Vitórias nas primárias
Impulsionados pelo novo financiamento, nomes do DSA já derrubaram adversários estabelecidos nas primárias democratas. No Colorado, Melat Kiros, 29, superou a deputada Diana DeGette e tornou-se candidata do partido ao 1º distrito para a Câmara dos Representantes nas midterms de novembro.
Em Nova York, Claire Valdez e Darializa Avila Chevalier derrotaram congressistas mais ao centro, ampliando o espaço socialista na legenda. O prefeito de Nova York, Zohran Mamdani, é atualmente o rosto mais conhecido do grupo.
Doação contestada
A atuação do American Priorities provocou atritos internos. De acordo com a CNN, democratas moderados questionam o apoio porque o comitê recebeu US$ 625 mil do empresário texano de origem palestina Hussein Sam Mahrouq, apontado como megadoador republicano alinhado ao movimento MAGA. Em 2024, Mahrouq contribuiu com US$ 125 mil para as campanhas do governador Greg Abbott e do vice-governador Dan Patrick, ambos republicanos.
Reação republicana
Na última semana, o presidente Donald Trump declarou na rede Truth Social que “o comunismo é a maior ameaça aos Estados Unidos” desde os principais conflitos do século XX. Durante as comemorações dos 250 anos da independência, reiterou que a ameaça deve ser “extirpada como um câncer”.
Joe Gruters, presidente do Comitê Nacional Republicano, afirmou que as midterms representarão uma escolha “entre extremismo e bom senso” e classificou Mamdani, Chevalier e Graham Platner – candidato democrata ao Senado – como “novas faces da tomada de poder pelos socialistas radicais”.

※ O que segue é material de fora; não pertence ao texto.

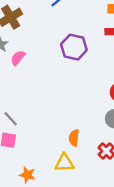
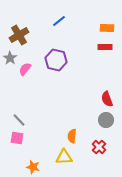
purple hexagon: (74, 47) -> (56, 60), moved

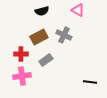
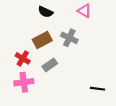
black semicircle: (42, 11) -> (45, 12), turned 40
red cross: (21, 54) -> (23, 58), turned 32

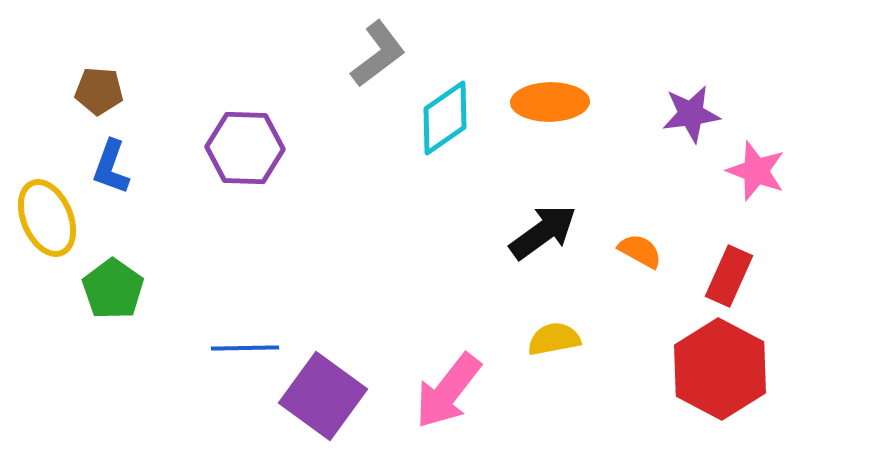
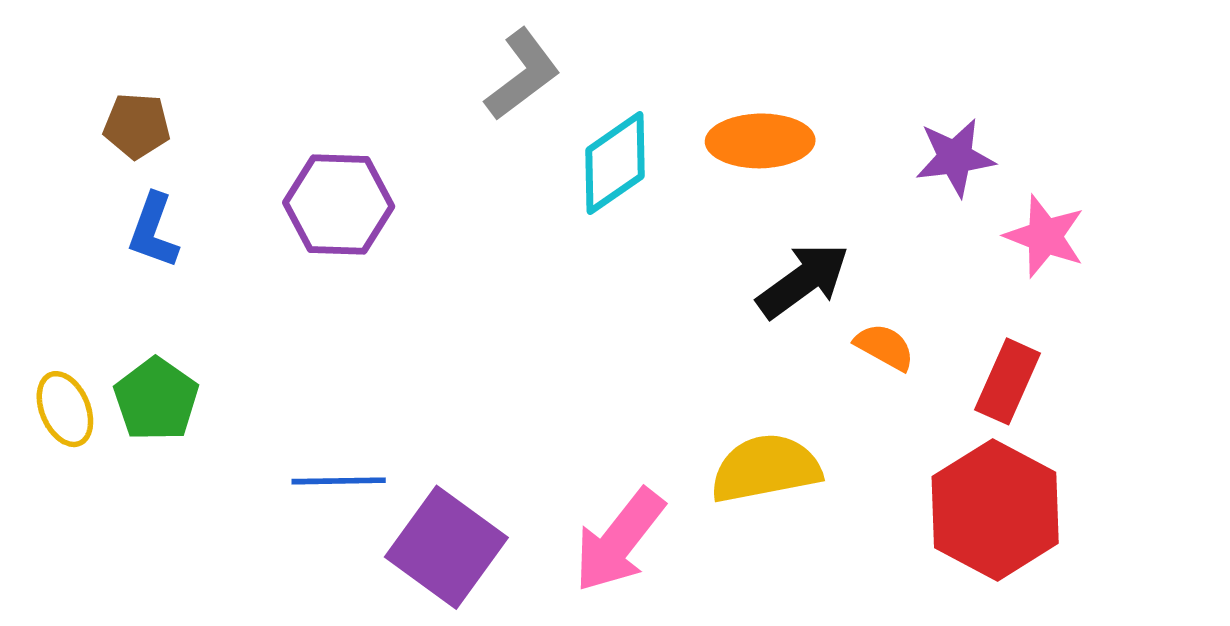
yellow ellipse: (47, 218) -> (65, 409), moved, size x0.7
black arrow: (543, 232) -> (803, 281), moved
yellow semicircle: (554, 339) -> (766, 468), size x1.5

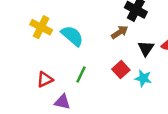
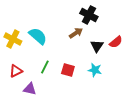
yellow cross: (41, 27) -> (13, 39), moved
red square: (121, 70) -> (68, 70), moved, turned -32

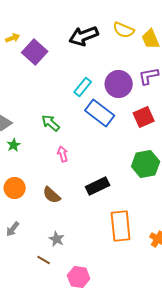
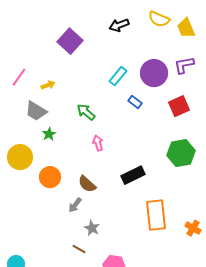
black arrow: (84, 36) -> (119, 25), size x0.7
yellow arrow: (13, 38) -> (48, 85), moved
blue rectangle: (100, 113) -> (135, 102), size x0.5
gray arrow: (13, 229) -> (75, 205), moved

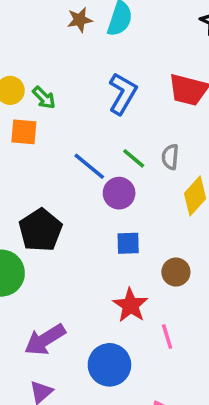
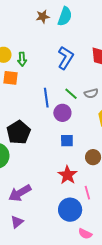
green arrow: (44, 98) -> (22, 59), turned 40
gray semicircle: (170, 157) -> (91, 93), turned -112
blue line: (89, 166) -> (46, 98), turned 42
blue circle: (109, 365) -> (70, 210), moved

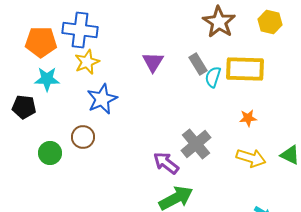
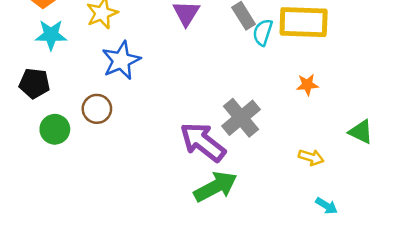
black pentagon: (24, 107) -> (34, 83), moved
yellow arrow: (251, 158) -> (311, 157), moved, size x0.7
purple arrow: (166, 163) -> (203, 142), size x1.4

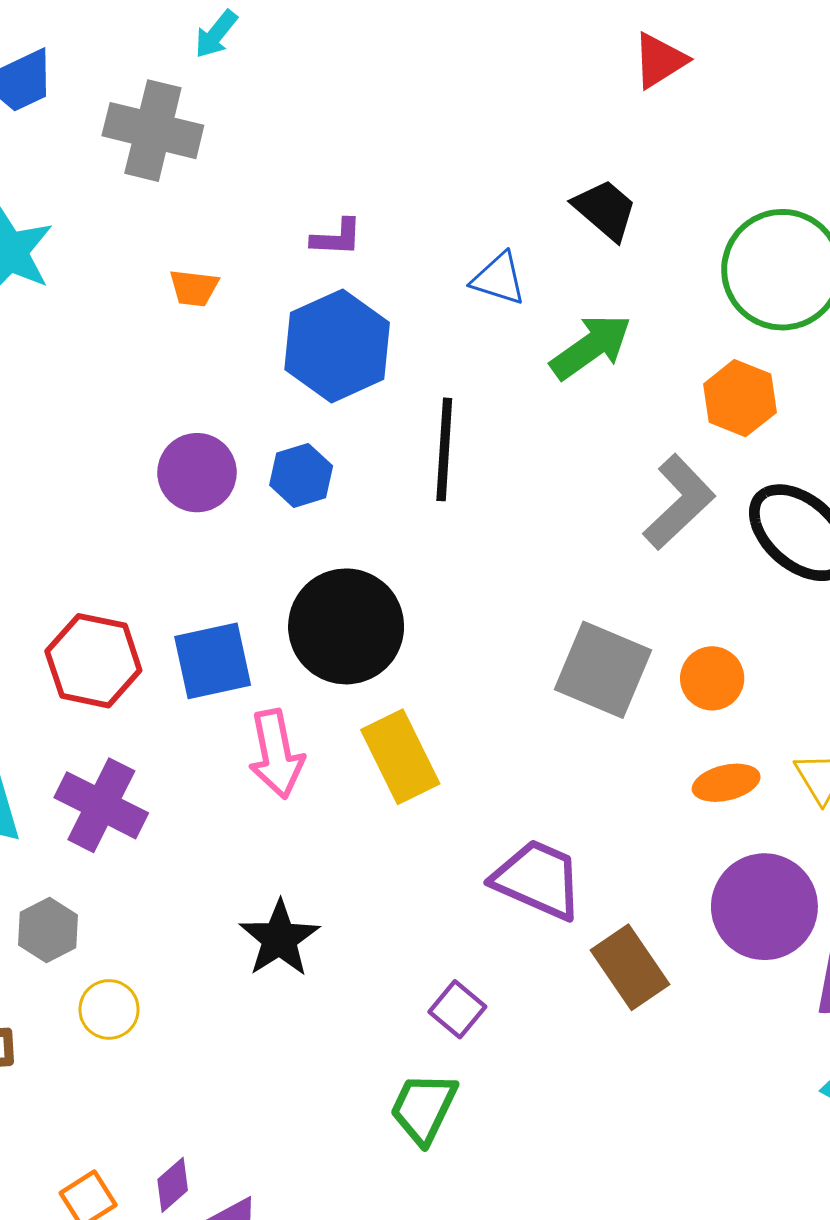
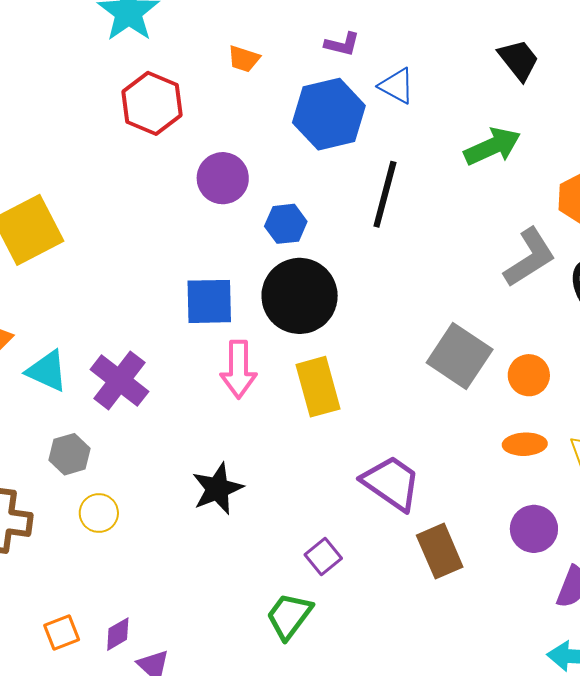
blue triangle: (499, 279) -> (397, 86), moved
blue hexagon: (301, 475) -> (286, 224), moved
red hexagon: (93, 661) -> (152, 103), moved
purple circle: (764, 907) -> (534, 529), size x0.7

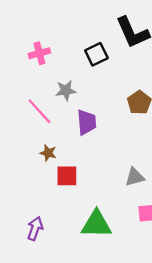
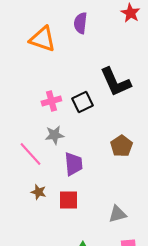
pink cross: (39, 53) -> (51, 101), moved
red square: (67, 176) -> (68, 200), moved

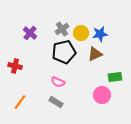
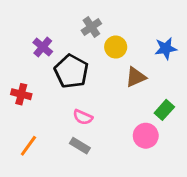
gray cross: (62, 29) -> (91, 27), moved
blue star: (100, 34) -> (166, 48), moved
black pentagon: (64, 52) -> (71, 71), moved, turned -30
green rectangle: (115, 77) -> (164, 110), turned -40

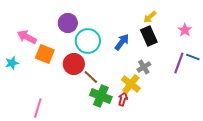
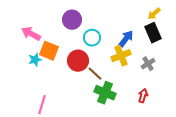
cyan circle: (88, 41) -> (92, 38), size x0.7
cyan star: (12, 63) -> (35, 60), moved
yellow cross: (131, 84) -> (121, 56), moved, turned 30
red arrow: (123, 99) -> (143, 96), moved

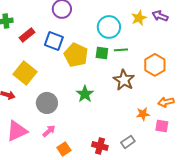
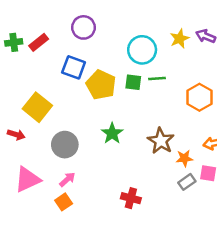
red rectangle: (27, 35) -> (39, 42), moved
brown star: (124, 80) -> (161, 141), moved
gray rectangle: (128, 142) -> (187, 182), moved
orange square: (64, 149) -> (64, 202), moved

Análise sobre o impacto interno
Para a especialista em finanças e tributação Adriana Melo, ouvida pela Gazeta do Povo, o avanço do DSA não significa que o Partido Democrata tenha se tornado majoritariamente socialista, mas evidencia que o grupo soube explorar brechas em grandes centros urbanos, onde há eleitorado jovem, alto custo de vida e rejeição à política tradicional.
Melo destacou que, em Nova York, o melhor desempenho dos socialistas ocorreu em áreas de renda mais alta. Ela também ressaltou a composição diversificada do DSA, que reúne muçulmanos progressistas, judeus críticos ao governo israelense e lideranças negras cristãs alinhadas à justiça social. Segundo a analista, o surgimento do American Priorities demonstra que o apoio incondicional a Israel tende a “custar mais caro” politicamente dentro do partido.